### WORK TO BE COMPLETED
Exact copies of the lines below, from the one with "AVISO LEGAL" up to and including the one with "55.49 Noord en", are what this calls for; leave out pictures.
___ RECORDS SHOWN
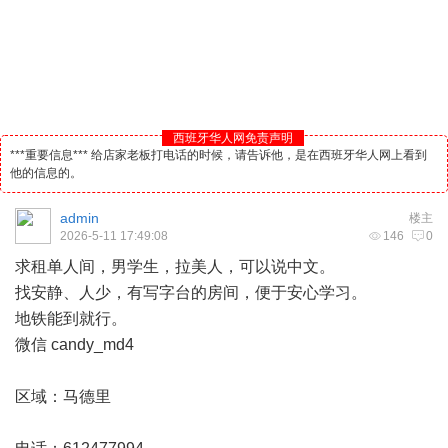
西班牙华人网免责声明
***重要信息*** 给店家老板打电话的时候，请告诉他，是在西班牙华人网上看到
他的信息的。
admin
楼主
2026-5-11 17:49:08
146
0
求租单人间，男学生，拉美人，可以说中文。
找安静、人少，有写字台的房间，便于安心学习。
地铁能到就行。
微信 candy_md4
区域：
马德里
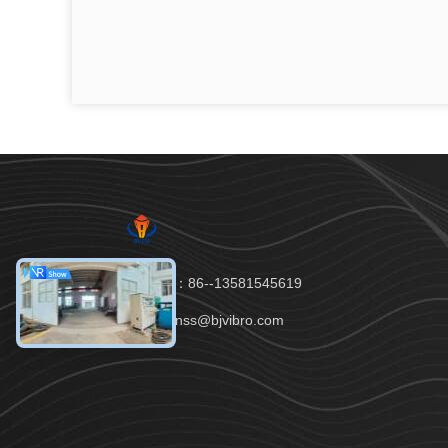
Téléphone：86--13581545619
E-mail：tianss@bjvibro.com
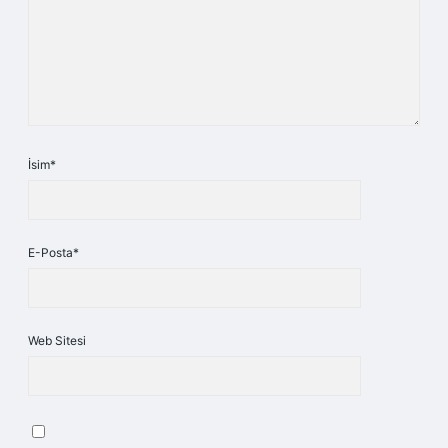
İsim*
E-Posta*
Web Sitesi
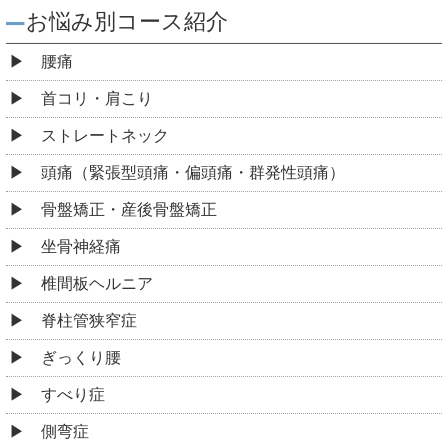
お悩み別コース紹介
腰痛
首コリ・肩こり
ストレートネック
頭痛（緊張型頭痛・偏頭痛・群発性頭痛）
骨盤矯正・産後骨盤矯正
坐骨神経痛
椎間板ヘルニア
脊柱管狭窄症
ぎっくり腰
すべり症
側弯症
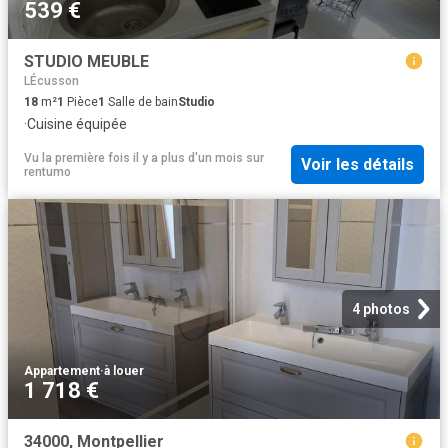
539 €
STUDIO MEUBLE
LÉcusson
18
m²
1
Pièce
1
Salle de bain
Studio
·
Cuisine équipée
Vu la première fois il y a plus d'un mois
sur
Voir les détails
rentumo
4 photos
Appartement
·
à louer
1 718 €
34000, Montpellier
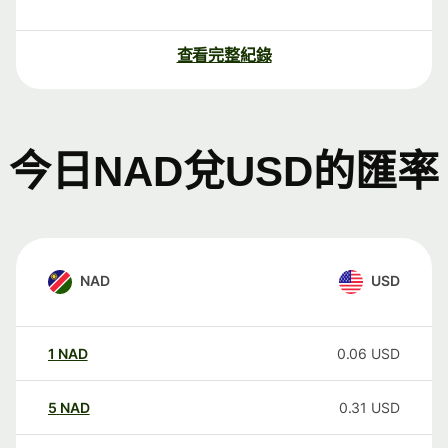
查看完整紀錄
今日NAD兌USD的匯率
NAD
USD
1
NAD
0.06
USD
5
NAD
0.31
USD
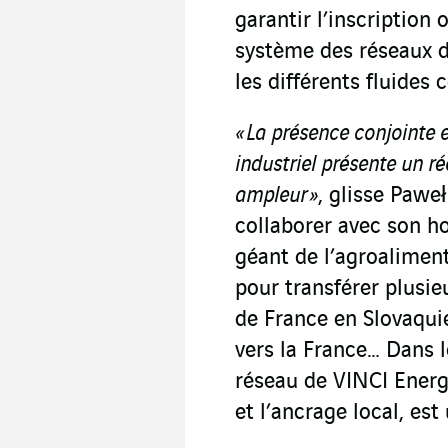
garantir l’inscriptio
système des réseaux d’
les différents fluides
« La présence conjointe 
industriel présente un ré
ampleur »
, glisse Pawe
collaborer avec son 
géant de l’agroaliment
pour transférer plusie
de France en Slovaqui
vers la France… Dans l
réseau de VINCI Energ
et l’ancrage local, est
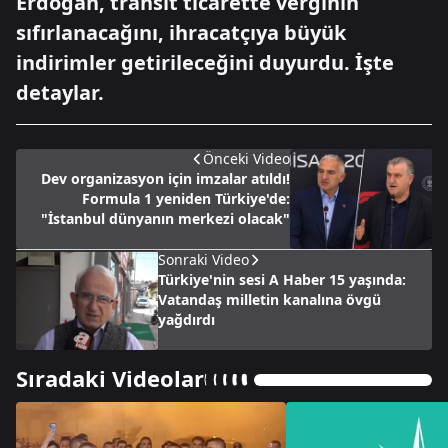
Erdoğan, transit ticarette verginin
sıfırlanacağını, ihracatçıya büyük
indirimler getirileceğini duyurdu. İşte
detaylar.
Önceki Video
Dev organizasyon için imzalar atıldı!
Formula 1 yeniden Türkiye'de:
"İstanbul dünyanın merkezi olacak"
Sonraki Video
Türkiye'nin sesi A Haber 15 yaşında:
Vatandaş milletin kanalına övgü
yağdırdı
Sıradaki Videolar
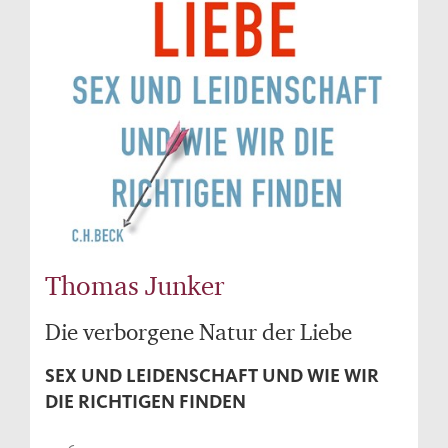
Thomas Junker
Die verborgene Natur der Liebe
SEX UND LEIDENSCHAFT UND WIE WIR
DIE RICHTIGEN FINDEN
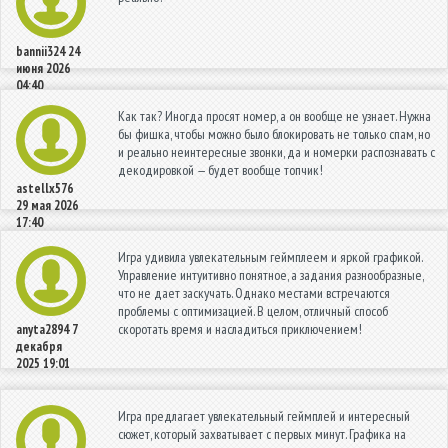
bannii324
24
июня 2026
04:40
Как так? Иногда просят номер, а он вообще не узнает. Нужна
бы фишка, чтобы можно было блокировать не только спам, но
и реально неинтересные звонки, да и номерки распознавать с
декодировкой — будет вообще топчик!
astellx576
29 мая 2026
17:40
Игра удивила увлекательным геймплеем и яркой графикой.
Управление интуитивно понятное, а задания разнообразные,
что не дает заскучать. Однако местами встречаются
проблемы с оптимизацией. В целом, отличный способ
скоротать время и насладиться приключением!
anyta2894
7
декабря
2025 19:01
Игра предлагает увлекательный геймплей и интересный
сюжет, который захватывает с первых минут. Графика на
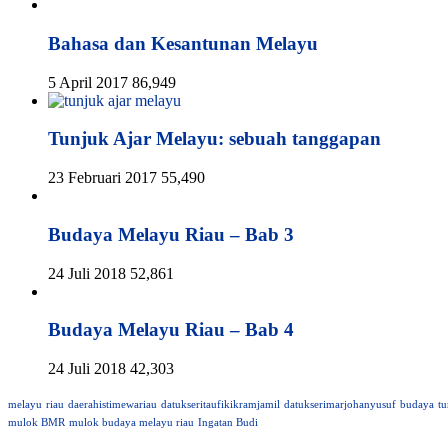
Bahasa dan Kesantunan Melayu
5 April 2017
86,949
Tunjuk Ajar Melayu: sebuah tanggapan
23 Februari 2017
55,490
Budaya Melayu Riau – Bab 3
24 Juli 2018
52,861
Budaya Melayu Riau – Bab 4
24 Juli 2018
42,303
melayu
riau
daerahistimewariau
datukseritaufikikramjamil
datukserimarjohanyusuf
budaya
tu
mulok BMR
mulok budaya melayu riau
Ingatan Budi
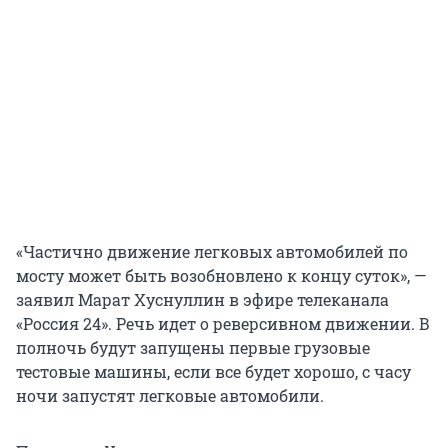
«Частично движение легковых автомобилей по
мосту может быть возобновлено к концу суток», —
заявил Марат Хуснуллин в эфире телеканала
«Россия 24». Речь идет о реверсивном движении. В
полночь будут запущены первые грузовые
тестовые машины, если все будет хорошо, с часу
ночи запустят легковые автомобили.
______
___ RECORDS SHOWN
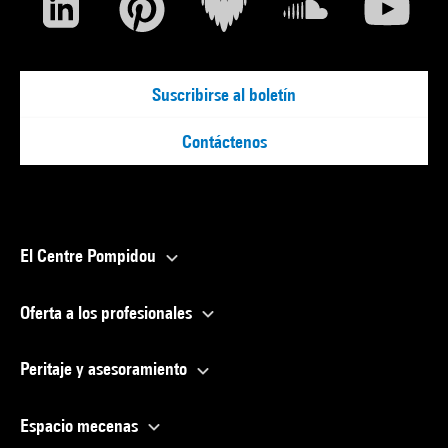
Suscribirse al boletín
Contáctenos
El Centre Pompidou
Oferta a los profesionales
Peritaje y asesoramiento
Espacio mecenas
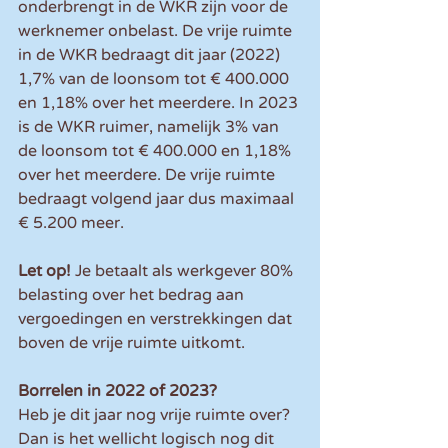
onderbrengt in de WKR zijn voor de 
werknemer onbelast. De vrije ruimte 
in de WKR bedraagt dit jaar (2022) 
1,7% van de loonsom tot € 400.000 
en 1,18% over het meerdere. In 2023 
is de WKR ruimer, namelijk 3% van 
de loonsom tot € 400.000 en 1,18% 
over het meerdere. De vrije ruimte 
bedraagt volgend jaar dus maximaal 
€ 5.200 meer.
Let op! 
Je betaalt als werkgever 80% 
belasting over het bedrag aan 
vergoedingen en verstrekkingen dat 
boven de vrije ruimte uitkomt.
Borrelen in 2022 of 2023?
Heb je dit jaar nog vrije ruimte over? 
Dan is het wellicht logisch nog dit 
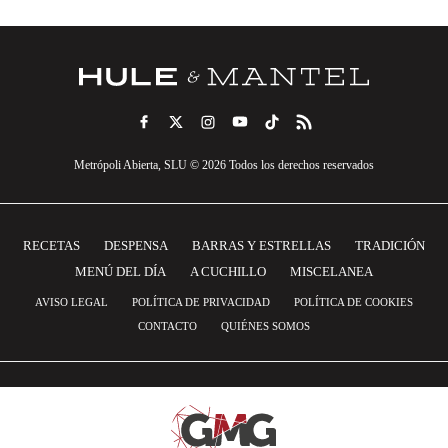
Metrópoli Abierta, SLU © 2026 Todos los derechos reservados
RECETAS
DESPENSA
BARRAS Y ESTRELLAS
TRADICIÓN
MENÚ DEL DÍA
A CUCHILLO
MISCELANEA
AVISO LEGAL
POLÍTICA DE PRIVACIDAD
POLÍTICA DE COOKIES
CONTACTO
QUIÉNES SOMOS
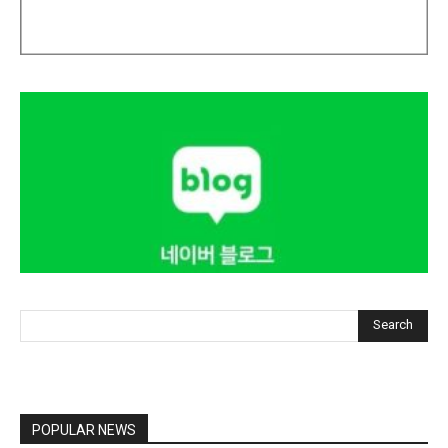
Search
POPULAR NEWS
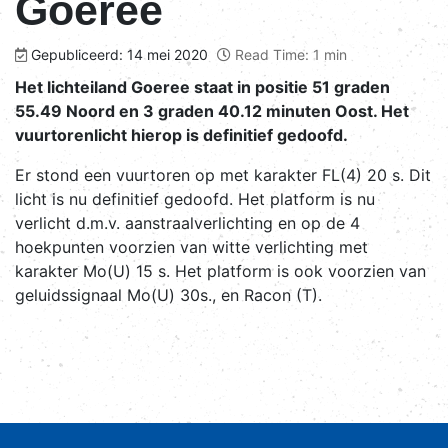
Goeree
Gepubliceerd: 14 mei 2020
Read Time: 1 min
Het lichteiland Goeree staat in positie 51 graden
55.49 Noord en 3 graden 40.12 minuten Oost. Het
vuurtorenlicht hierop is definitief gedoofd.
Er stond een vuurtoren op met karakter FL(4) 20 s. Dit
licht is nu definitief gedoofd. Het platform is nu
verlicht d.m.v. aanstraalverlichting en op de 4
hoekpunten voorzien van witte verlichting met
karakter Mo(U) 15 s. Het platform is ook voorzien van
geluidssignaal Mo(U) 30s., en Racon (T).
______
### TASK ANSWER
AVISO LEGAL
POLÍTICA DE PRIVACIDAD
POLÍTICA DE COOKIES
CONTACTO
QUIÉNES SOMOS
Search
POPULAR NEWS
Goeree
Gepubliceerd: 14 mei 2020
Read Time: 1 min
Het lichteiland Goeree staat in positie 51 graden
55.49 Noord en 3 graden 40.12 minuten Oost. Het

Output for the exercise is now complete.